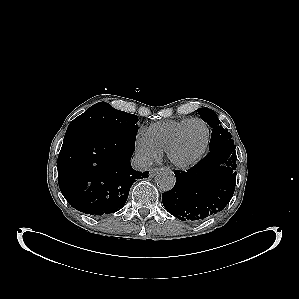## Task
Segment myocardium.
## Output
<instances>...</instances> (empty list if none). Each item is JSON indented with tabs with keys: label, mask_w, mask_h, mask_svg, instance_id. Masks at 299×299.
Instances as JSON below:
<instances>
[{
	"label": "myocardium",
	"mask_w": 299,
	"mask_h": 299,
	"mask_svg": "<svg viewBox=\"0 0 299 299\" xmlns=\"http://www.w3.org/2000/svg\"><path fill=\"white\" fill-rule=\"evenodd\" d=\"M193 122H199L205 127L206 136H205L204 143H203L202 147L200 148V150L192 158H190L189 160H186V161H179L174 158L173 152L176 149V147L178 146L184 130L186 129V127L189 124H191ZM209 139H210V129H209L207 123L200 118L189 119L177 130V132L175 133L171 142L165 149L166 158L169 161V163H171L174 167L179 168V169H188V168L194 166L202 158V156L204 155V153L208 147Z\"/></svg>",
	"instance_id": "myocardium-1"
}]
</instances>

------------

• WORK REQUEST: When you reproduce the data shown above, keep each line exact and omit every picture.

• SOLUTION FOR THIS TASK:
## Task
Segment myocardium.
## Output
<instances>...</instances> (empty list if none). Each item is JSON indented with tabs with keys: label, mask_w, mask_h, mask_svg, instance_id. Masks at 299×299.
Instances as JSON below:
<instances>
[{
	"label": "myocardium",
	"mask_w": 299,
	"mask_h": 299,
	"mask_svg": "<svg viewBox=\"0 0 299 299\" xmlns=\"http://www.w3.org/2000/svg\"><path fill=\"white\" fill-rule=\"evenodd\" d=\"M193 122H199L205 127L206 136H205L204 143H203L202 147L200 148V150L192 158H190L189 160H186V161H179L174 158L173 152L176 149V147L178 146L184 130L186 129V127L189 124H191ZM209 139H210V129H209L207 123L200 118L189 119L177 130V132L175 133L171 142L165 149L166 158L169 161V163H171L174 167L179 168V169H188V168L194 166L202 158V156L204 155V153L208 147Z\"/></svg>",
	"instance_id": "myocardium-1"
}]
</instances>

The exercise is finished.